Skip to main content
 
Home
About UJ
Faculties
News & Events
Library
Research & Innovation
Corporate Services
Alumni
Apply @ UJ
Back Click here to print the page
Universities speak out on Info Bill 
University of Johannesburg's Vice-Chancellor and Chairman of Hesa Prof Ihron Rensburg comments on the Protection of Information Bill.
 
THE Protection of Information Bill was detrimental to the core functioning of higher education, a body representing South African universities said yesterday.

“Access to information is the cornerstone not only to the functioning democracy but it is central to the enterprise of the university,” said Higher Education South Africa (Hesa), which represents 23 public universities led by the vice- chancellors.

“Specifically, because of the negative way it might impact on Sections 32 – access to information – and 16 – freedom of speech – of the Constitution, the proposed Bill is potentially detrimental to the core functioning of higher education.”

The body said without access to information the process of knowledge generation would be hampered, and without freedom of speech, “academic freedoms would be placed in jeopardy”.

Chairman of Hesa Ihron Rensburg said the Bill in its present form did not pass constitutional muster and was not consistent with the principle of academic freedom. “These are valid concerns, because they touch on the heart of the academic endeavour, as well as civil liberty,” he said.

“However, as much as it is the duty of higher education to speak truth to power, it is also necessary for our universities to find solutions to impasses.”
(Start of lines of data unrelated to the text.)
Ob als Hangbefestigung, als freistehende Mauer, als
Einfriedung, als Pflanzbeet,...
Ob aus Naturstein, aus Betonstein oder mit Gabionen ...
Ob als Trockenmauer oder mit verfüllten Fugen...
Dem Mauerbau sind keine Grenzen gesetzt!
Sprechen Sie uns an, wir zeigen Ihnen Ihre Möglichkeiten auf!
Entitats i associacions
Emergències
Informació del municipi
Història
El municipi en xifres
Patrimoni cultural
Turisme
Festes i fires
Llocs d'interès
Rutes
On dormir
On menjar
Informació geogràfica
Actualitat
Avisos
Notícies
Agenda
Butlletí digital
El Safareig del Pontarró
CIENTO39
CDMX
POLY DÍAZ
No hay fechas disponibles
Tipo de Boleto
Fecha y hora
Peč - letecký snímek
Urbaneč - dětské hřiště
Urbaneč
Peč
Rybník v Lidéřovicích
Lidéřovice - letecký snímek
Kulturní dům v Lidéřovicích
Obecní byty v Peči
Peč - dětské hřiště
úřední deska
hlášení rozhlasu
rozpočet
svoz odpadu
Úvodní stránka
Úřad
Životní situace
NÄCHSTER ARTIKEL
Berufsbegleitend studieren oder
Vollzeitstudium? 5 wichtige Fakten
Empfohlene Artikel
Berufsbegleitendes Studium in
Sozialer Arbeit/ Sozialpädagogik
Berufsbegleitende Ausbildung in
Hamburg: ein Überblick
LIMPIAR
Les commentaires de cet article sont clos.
Rensburg said Hesa supported a recent statement by the South African Law Deans’ Association in which it “affirmed its willingness” to work with government by providing legal expertise and comparative analysis of the proposed Bill in order to shape it into a form that “transparently serves the needs of everyone”.
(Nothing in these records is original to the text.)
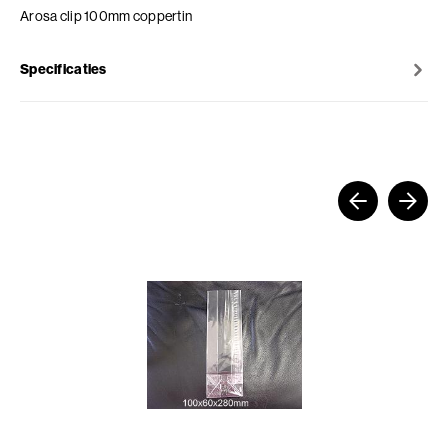
Arosa clip 100mm coppertin
Specificaties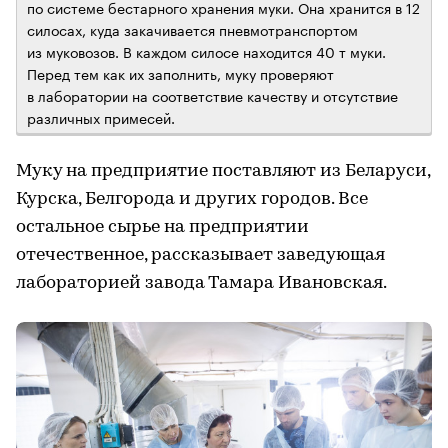
по системе бестарного хранения муки. Она хранится в 12
силосах, куда закачивается пневмотранспортом
из муковозов. В каждом силосе находится 40 т муки.
Перед тем как их заполнить, муку проверяют
в лаборатории на соответствие качеству и отсутствие
различных примесей.
Муку на предприятие поставляют из Беларуси,
Курска, Белгорода и других городов. Все
остальное сырье на предприятии
отечественное, рассказывает заведующая
лабораторией завода Тамара Ивановская.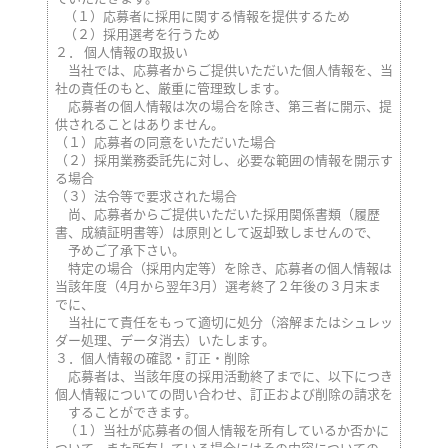
（１）応募者に採用に関する情報を提供するため
（２）採用選考を行うため
２． 個人情報の取扱い
当社では、応募者からご提供いただいた個人情報を、当
社の責任のもと、厳重に管理致します。
応募者の個人情報は次の場合を除き、第三者に開示、提
供されることはありません。
（１）応募者の同意をいただいた場合
（２）採用業務委託先に対し、必要な範囲の情報を開示す
る場合
（３）法令等で要求された場合
尚、応募者からご提供いただいた採用関係書類（履歴
書、成績証明書等）は原則として返却致しませんので、
予めご了承下さい。
特定の場合（採用内定等）を除き、応募者の個人情報は
当該年度（4月から翌年3月）選考終了２年後の３月末ま
でに、
当社にて責任をもって適切に処分（溶解またはシュレッ
ダー処理、データ消去）いたします。
３．個人情報の確認・訂正・削除
応募者は、当該年度の採用活動終了までに、以下につき
個人情報についての問い合わせ、訂正および削除の請求を
することができます。
（１）当社が応募者の個人情報を所有しているか否かに
ついて、また所有している場合にはその内容についての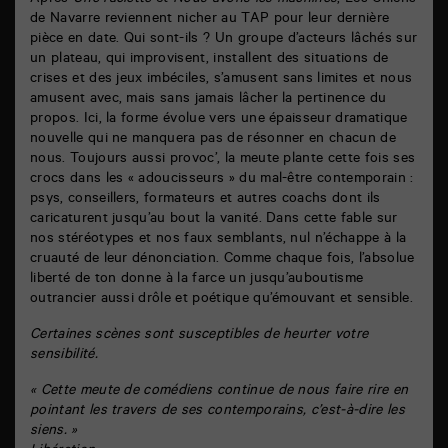
Après
Une raclette
et
Nous avons les machines
, Les Chiens
de Navarre reviennent nicher au TAP pour leur dernière
pièce en date. Qui sont-ils ? Un groupe d’acteurs lâchés sur
un plateau, qui improvisent, installent des situations de
crises et des jeux imbéciles, s’amusent sans limites et nous
amusent avec, mais sans jamais lâcher la pertinence du
propos. Ici, la forme évolue vers une épaisseur dramatique
nouvelle qui ne manquera pas de résonner en chacun de
nous. Toujours aussi provoc’, la meute plante cette fois ses
crocs dans les « adoucisseurs » du mal-être contemporain :
psys, conseillers, formateurs et autres coachs dont ils
caricaturent jusqu’au bout la vanité. Dans cette fable sur
nos stéréotypes et nos faux semblants, nul n’échappe à la
cruauté de leur dénonciation. Comme chaque fois, l’absolue
liberté de ton donne à la farce un jusqu’auboutisme
outrancier aussi drôle et poétique qu’émouvant et sensible.
Certaines scènes sont susceptibles de heurter votre
sensibilité.
« Cette meute de comédiens continue de nous faire rire en
pointant les travers de ses contemporains, c’est-à-dire les
siens. »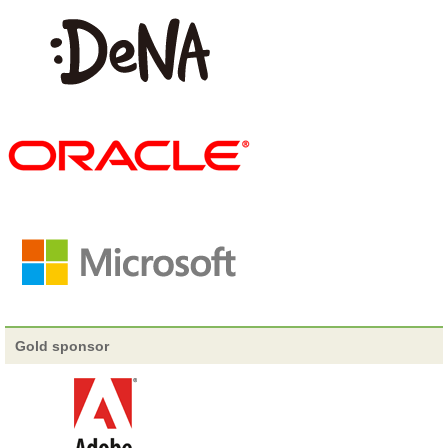
スピーカー追加
14-Ｄ-7 「Action!デブサミ2013オフィシャ
ルコミュニティLT」 今年の司会はまっちゃだいふくさんになり
ました。
スピーカー追加
15-Ｅ-8 「OpenDataとハッカソンで変わる
世界」及川卓也氏にも登壇頂きます。
2013/01/24
スピーカー追加
15-Ｅ-8 「OpenDataとハッカソンで変わる
世界」東富彦氏にも登壇頂きます。
2013/01/23
Action!イベント追加
セッション以外で予定しているイベン
Gold sponsor
トの紹介スライドを追加しました。
コンテンツ&Action!コミッティ紹介ページ追加
デブサミ
2013のコンテンツ、Action!を一緒に考えてくれた心強い仲間たち
を紹介します。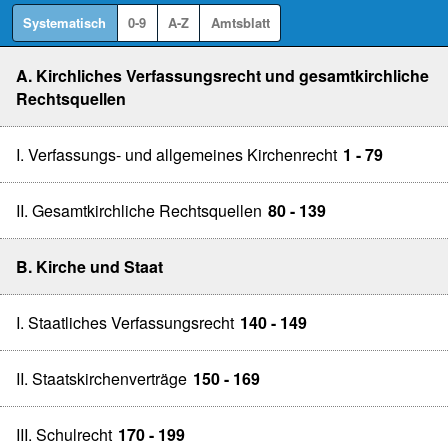
Systematisch
0-9
A-Z
Amtsblatt
A. Kirchliches Verfassungsrecht und gesamtkirchliche
Rechtsquellen
I. Verfassungs- und allgemeines Kirchenrecht
1 - 79
II. Gesamtkirchliche Rechtsquellen
80 - 139
B. Kirche und Staat
I. Staatliches Verfassungsrecht
140 - 149
II. Staatskirchenverträge
150 - 169
III. Schulrecht
170 - 199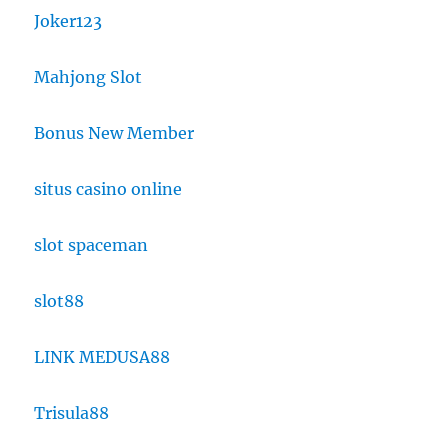
Joker123
Mahjong Slot
Bonus New Member
situs casino online
slot spaceman
slot88
LINK MEDUSA88
Trisula88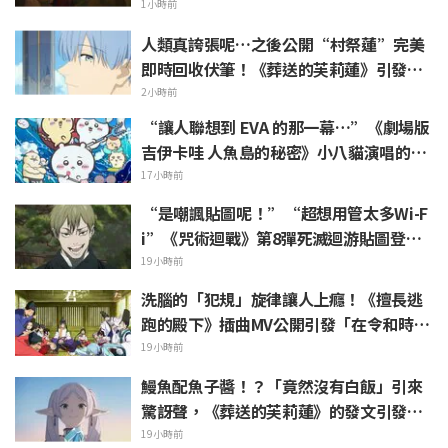
治郎與冨岡義勇 湧現「水之師兄弟太帥
1小時前
了」的聲浪
人類真誇張呢…之後公開“村祭蓮”完美
即時回收伏筆！《葬送的芙莉蓮》引發
「是傲嬌蓮（Tsun-de-ren）呢」的反響
2小時前
“讓人聯想到 EVA 的那一幕…”《劇場版
吉伊卡哇 人魚島的秘密》小八貓演唱的不
祥 PV 引發話題
17小時前
“是嘲諷貼圖呢！”“超想用管太多Wi-F
i”《咒術迴戰》第8彈死滅迴游貼圖登場
引發粉絲歡呼
19小時前
洗腦的「犯規」旋律讓人上癮！《擅長逃
跑的殿下》插曲MV公開引發「在令和時代
的歷史劇裡出角色歌」話題沸騰
19小時前
鰻魚配魚子醬！？「竟然沒有白飯」引來
驚訝聲，《葬送的芙莉蓮》的發文引發
「白燒真懂吃」的反響
19小時前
“This is a group of experts with some of the best legal minds in the country, who wish to work collectively towards a nuanced piece of legislation that is acceptable to both government and society.”

The proposed media tribunal would affect not only journalists, but even creative writers, Nadine Gordimer said in an interview on the UK newspaper Guardian’s website yesterday.

Gordimer, SA’s Nobel Prize-winning writer, said creative writers would suffer an insidious attack on their freedoms, because they often relied on material unearthed by journalists . “We, too, are threatened by denial of freedom of the word, which is our form of expression of the lives of the people of South Africa . Our aim is to explore life,” she said.

She added it was “more than an irony” that she was fighting for freedom again. “People died in the freedom struggle, and to think that having gained freedom at such a cost, it is now threatened again.”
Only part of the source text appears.